それを行うためには、支援者自身が十分な心の水を保持していないといけない。クライエントの心が開くために、支援者自身が心の鎧を開くモデルを示し、安心感・承認感を家族に伝えていく。
これはテクニックや技法の問題ではなく、自己の感性にどれだけ気づくか、どれほどコントロールできるかということになる。支援者もひとりの人間であり、タンクの水が少ない場合もよくある。むしろ、少ないがために対人援助職(心理精神・福祉・看護・教育など)に興味を持ち、無意識のうちに進路として選択したのかもしれない。

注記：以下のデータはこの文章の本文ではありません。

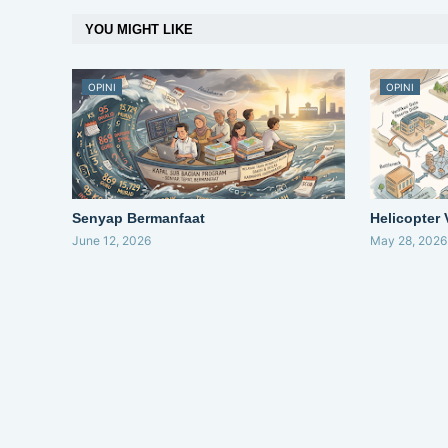
YOU MIGHT LIKE
OPINI
OPINI
Senyap Bermanfaat
Helicopter
June 12, 2026
May 28, 2026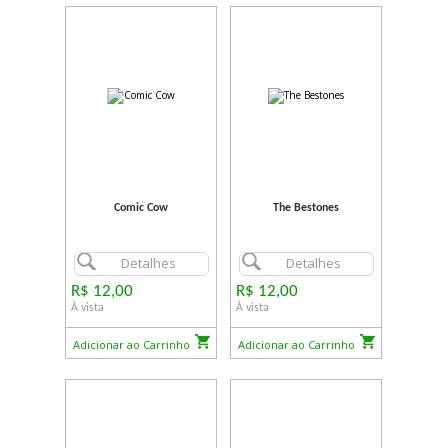
Comic Cow
The Bestones
Detalhes
Detalhes
R$ 12,00
R$ 12,00
À vista
À vista
Adicionar ao Carrinho
Adicionar ao Carrinho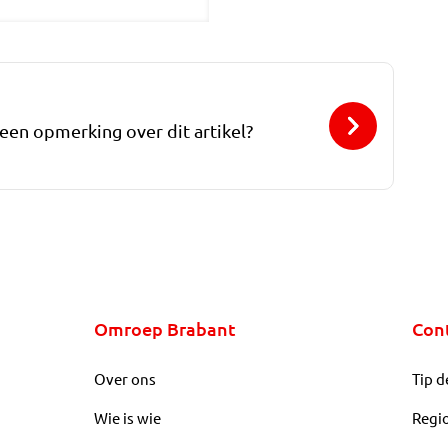
 een opmerking over dit artikel?
Omroep Brabant
Con
Over ons
Tip d
Wie is wie
Regi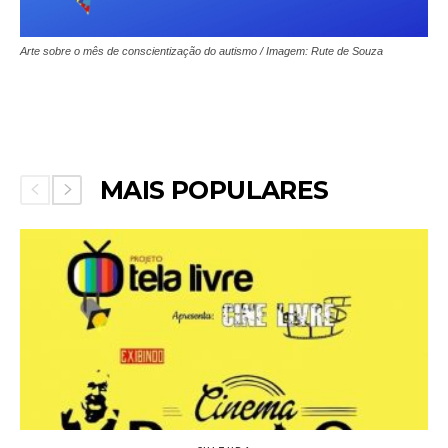
Arte sobre o mês de conscientização do autismo / Imagem: Rute de Souza
MAIS POPULARES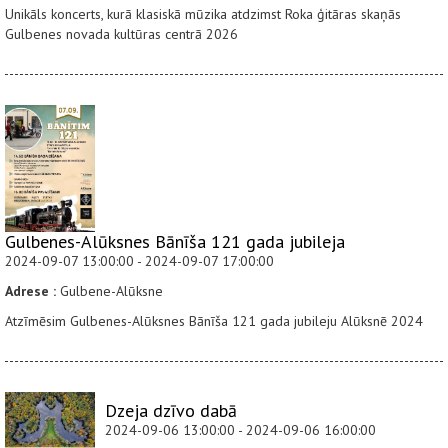
Unikāls koncerts, kurā klasiskā mūzika atdzimst Roka ģitāras skaņās
Gulbenes novada kultūras centrā 2026
Gulbenes-Alūksnes Bānīša 121 gada jubileja
2024-09-07 13:00:00 - 2024-09-07 17:00:00
Adrese :
Gulbene-Alūksne
Atzīmēsim Gulbenes-Alūksnes Bānīša 121 gada jubileju Alūksnē 2024
Dzeja dzīvo dabā
2024-09-06 13:00:00 - 2024-09-06 16:00:00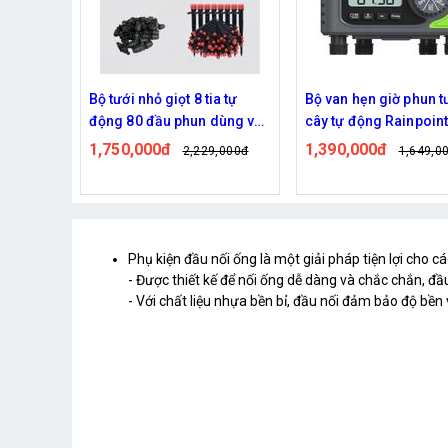
 tự
Bộ tưới nhỏ giọt 8 tia tự
Bộ van hẹn giờ phun t
van nước
động 80 đầu phun dùng van
cây tự động Rainpoin
ITV405
nước hẹn giờ RainPoint
ITV405
1,750,000đ
1,390,000đ
,000đ
2,229,000đ
1,649,0
ITV405
Phụ kiện đầu nối ống là một giải pháp tiện lợi cho c
- Được thiết kế để nối ống dễ dàng và chắc chắn, đ
- Với chất liệu nhựa bền bỉ, đầu nối đảm bảo độ bền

支援者自身の個人史・家族史に含まれた肯定的・否定的な愛着体験に気づくためには、理論の習得では果たせず、体験学習、つまりスーパーヴィジョンやグループワークなどの臨床的トレーニングが有効である。精神分析では教育分析、家族療法の分野ではSelf of the Therapist Trainingなどと呼ばれる。信頼できる指導者や仲間との交流の中で自己を開示し、承認を得る。その体験により、支援者の心の水を増やすことができる。
実際の支援現場には心の傷が修復されず、安心の水が少ない支援者はよく見かける。彼らは、クライエントの心の不足状態を共感的に理解できる。クライエントもまた、支援者の少ない水を敏感に察知し、自己を支援者に投影する。そのような共感性で結びつくことはできるが、支援者はクライエントに水を分け与えることが出来ない。つまり、支援関係を樹立することはできてもなかなか回復に至らず、長期化すると依存関係に転じることもままならない。
また、逆に、心の水がたっぷり満ちている(安定した愛着関係を保持した)支援者がもしいるとしたら、水の不足状態を体験的にイメージすることは困難だろう。
一番良いのは、ライフサイクルの中で水が底をついた苦しみを否認せず向き合い、そこから、信頼し親密な他者との関係によって愛着を回復する安心感を経験した支援者である。クライエントの不安を自身の体験を参照して共感でき、またそこから回復するプロセスをイメージできる。
実は、これは私自身の体験であり、目指しているイメージでもある。